I didn't believe it yesterday, and I believe it even less today.

It does, however, have an extraordinary resonance. It's the sort of storyline one might expect from Neighbours. On a slightly more elevated level, it reminds me of the plot of Wagner's Die Walkurie, in which the separated twins Siegmund and Sieglinde meet by chance, feel a powerful attraction, discover that they're related, and only then have sex, engendering the mighty hero Siegfried whose story fills the remaining two operas of the Ring cycle.

It's this mythic quality, I suspect, that gives the story its power. That and the way in which it taps into more contemporary concerns about personal identity, genetics and scientists "playing God". Bear in mind that Alton raised the alleged case in the context of a bill mainly concerned with fertility treatment.
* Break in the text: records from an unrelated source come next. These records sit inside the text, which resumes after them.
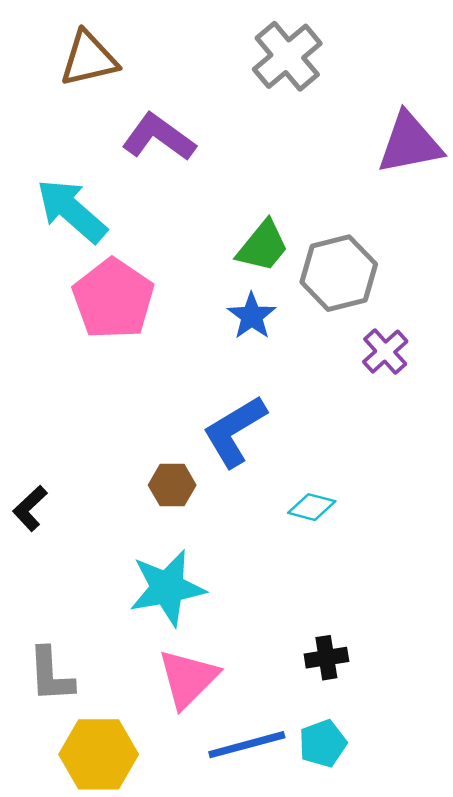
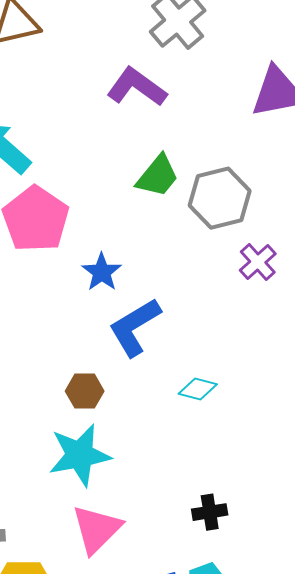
purple L-shape: (159, 137) -> (137, 87), moved
blue star: (252, 316) -> (102, 272), moved
brown hexagon: (172, 485) -> (85, 391), moved

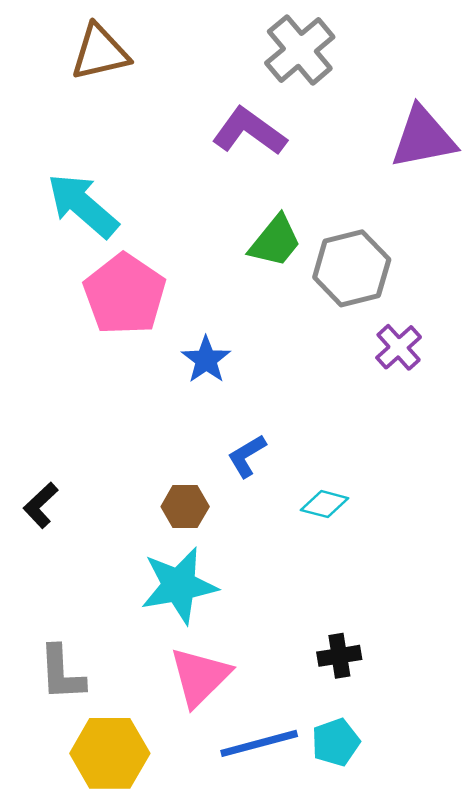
blue L-shape: (135, 327) -> (247, 456), moved, size x0.6

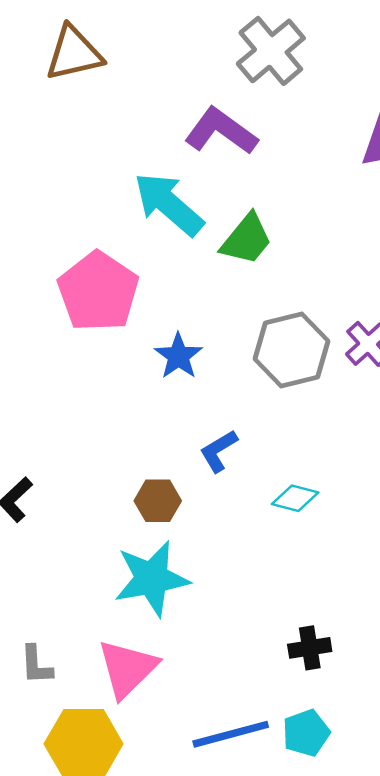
cyan arrow: (83, 205) -> (169, 204), moved
gray hexagon: (352, 268) -> (291, 350), moved
gray L-shape: (62, 673) -> (36, 665), size x0.7
pink triangle: (200, 677) -> (127, 669), moved

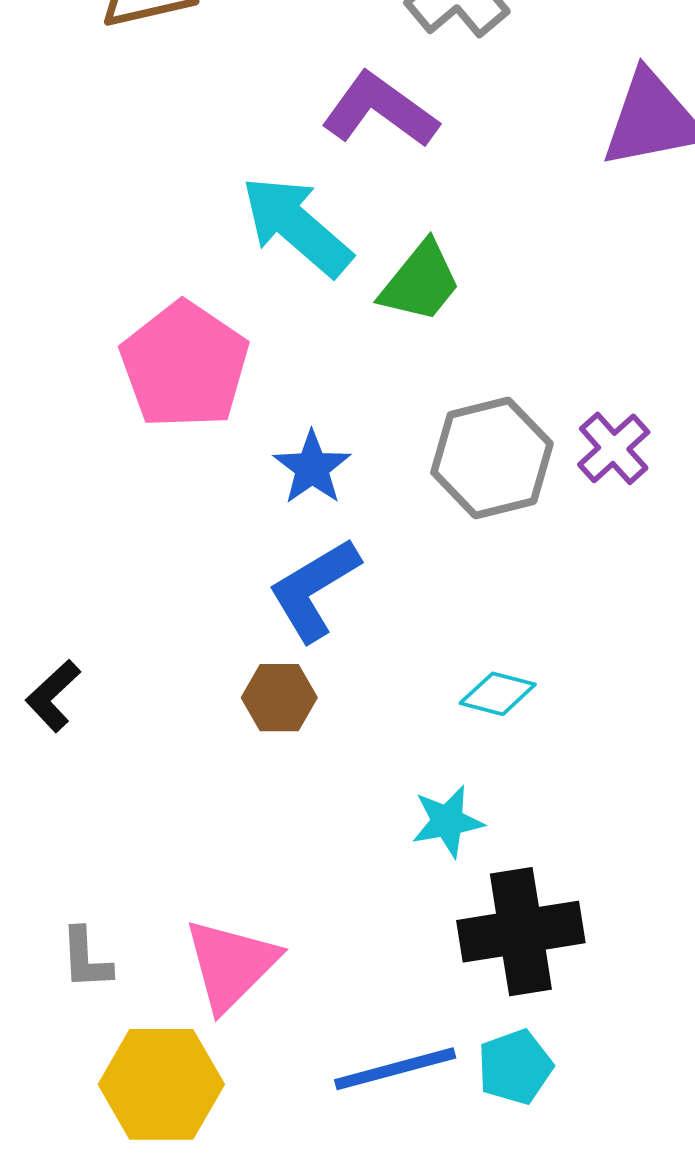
blue L-shape: (219, 451) -> (314, 589), moved, size x1.5
cyan star: (152, 579) -> (447, 821), moved, size x0.6
black cross: (310, 648) -> (521, 932), size x1.8

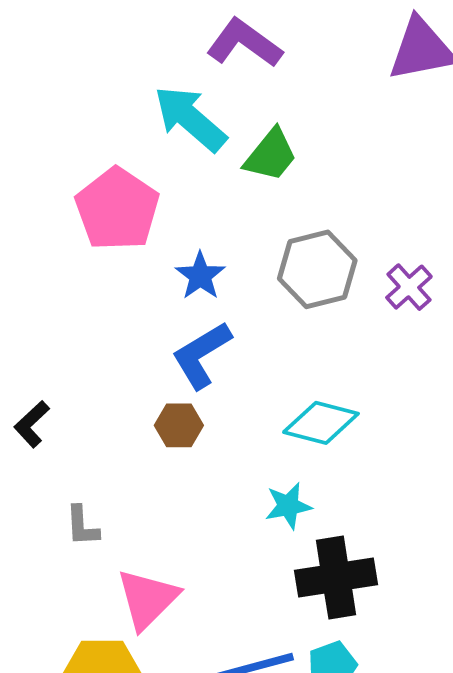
purple cross: (614, 448) -> (409, 287), moved
cyan diamond: (498, 694) -> (321, 423), size x1.5
gray L-shape: (86, 959) -> (82, 526), moved

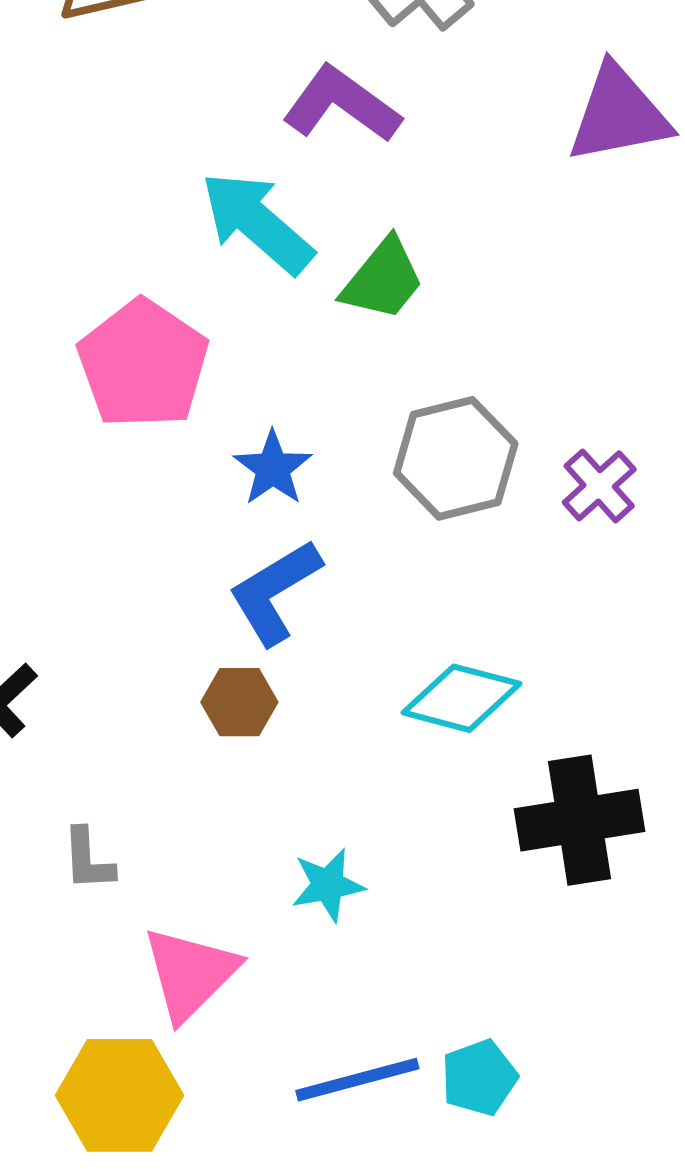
cyan star: (288, 506) -> (328, 885), moved
black cross: (336, 578) -> (580, 820), moved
This is an area which raises these issues in a stark sense, for we are told, over and over, by science and popular culture, that genetics is identity; that if we don't know our true genetic origin then we are missing "a piece of ourselves". It is precisely this firmly embedded modern attitude, the belief that nature trumps nurture, that the practice of adoption calls into question. "I'm adopted" says the adoptee. "I want to know my REAL parents". Genetics defines "real".

The story also invokes the powerful (and perversely attractive) taboo of incest. Add to that the dislocating effect of modern atomised societies, where few people know every detail of their family tree and it seems entirely possible that the neighbour you barely speak to might be a long-lost cousin; and the natural "wow factor" of any story involving statistically improbable events; and it's no wonder that the press leapt on Alton's tale like a starving dog devouring a juicy bone.

Surely, though, they should have treated it with an ounce of scepticism. The story hangs by a single thread, the credibility of Lord Alton himself, and his claim, which he quickly retreated from, to have spoken to the judge involved. Is the mere fact that he is a member of the house of lords enough to verify a tale that has all the hallmarks of an urban myth? Has no attempt been made to find an independent source?

Of course, there's no perfection in journalism. And journalists are, perhaps, to be forgiven when they fall for a well-laid hoax put up on Facebook or Wikipedia, as in the recent case of Bihawal Bhutto. But this is a story which cries out for some good, old-fashioned investigation.

They could start with Alton himself. In March 2002 Alton chaired a meeting in Parliament at which "satanic ritual abuse expert" Valerie Sinason presented her dubious claims that children were being abused by hooded devil-worshippers all over Britain. This despite the fact that these claims had been comprehensively dismissed in 1994 following a 3-year Dept of Health enquiry. One of Alton's guest experts claimed that the abusers had Masonic connections. 'Nuff said.

A man so pathologically gullible is likely to have seized on the recycled piece of legal mythology pedalled by the off-duty judge and polished it into a "recent case decided by the High Court" (itself unlikely, since annulments sought on straightforward grounds, and the supposed facts here were very straightforward indeed, are usually dealt with by lower courts). Bless him, he didn't even realise it was particularly big news, just an eye-catching plank in his argument for transparency. For a month, it laid dormant. Until a bleak January day when Peter Hain was in severe trouble with his accounts.

A story, thankfully, that the press seems eager to investigate in more detail. Though even here, they're more than a little late.